Nature reveals Google IMO gold medal model technical details: Core team of only 10 generates 80 million math problems for AI training in a year

Nature reveals Google IMO gold medal model technical details: Core team of only 10 generates 80 million math problems for AI training in a year

Google DeepMind Unveils AlphaProof — IMO Gold Medal-Winning AI

Google DeepMind’s latest breakthrough in mathematical reasoning, AlphaProof, has been fully disclosed — including both its architecture and training methods.
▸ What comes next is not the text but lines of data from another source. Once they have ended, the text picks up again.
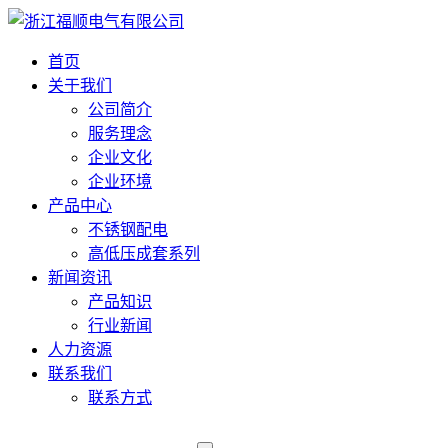
首页
关于我们
公司简介
服务理念
企业文化
企业环境
产品中心
不锈钢配电
高低压成套系列
新闻资讯
产品知识
行业新闻
人力资源
联系我们
联系方式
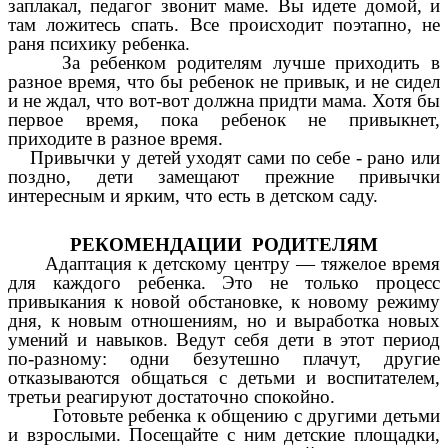
заплакал, педагог звонит маме. Вы идете домой, и
там ложитесь спать. Все происходит поэтапно, не
раня психику ребенка.
За ребенком родителям лучше приходить в
разное время, что бы ребенок не привык, и не сидел
и не ждал, что вот-вот должна придти мама. Хотя бы
первое время, пока ребенок не привыкнет,
приходите в разное время.
Привычки у детей уходят сами по себе - рано или
поздно, дети замещают прежние привычки
интересным и ярким, что есть в детском саду.
РЕКОМЕНДАЦИИ РОДИТЕЛЯМ
Адаптация к детскому центру — тяжелое время
для каждого ребенка. Это не только процесс
привыкания к новой обстановке, к новому режиму
дня, к новым отношениям, но и выработка новых
умений и навыков. Ведут себя дети в этот период
по-разному: одни безутешно плачут, другие
отказываются общаться с детьми и воспитателем,
третьи реагируют достаточно спокойно.
Готовьте ребенка к общению с другими детьми
и взрослыми. Посещайте с ним детские площадки,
Continuing DeepMind’s naming tradition, AlphaProof builds upon earlier successes like AlphaZero and now joins the ranks of Nature-published research.

image

---

Behind the Scenes: Development Insights

Lead author Tom Zahavy shared key moments from the project:

  • Small, focused team — around 10 core members, with more joining near the IMO competition.
  • Key breakthrough by Miklós Horváth (IMO gold medallist) — devised a method to generate multiple problem variations for training.
image

The team experimented for over a year, integrating only the most effective ideas into AlphaProof.

---

Core Concept: Turning Proof into a Game

AlphaProof transforms mathematical proving into a reinforcement learning environment using the Lean theorem prover:

  • Each proposition becomes a new “game level.”
  • The AI selects tactics to advance the proof.
  • Success yields sub-goals; completing all goals finishes the proof.
image

---

Architecture & Training

Model Design

  • 3-billion-parameter encoder-decoder transformer as the “brain.”
  • Outputs:
  • Next tactics to try.
  • Steps remaining estimate.

Search Approach

  • Modified AlphaZero-style tree search.
  • AND-OR tree structure breaks proofs into independent subproblems.
  • Progressive sampling explores diverse strategies.

Data Acquisition

  • Pretraining — 300B tokens of code/math text for logic fundamentals.
  • Fine-tuning — 300K human-written proofs from Mathlib.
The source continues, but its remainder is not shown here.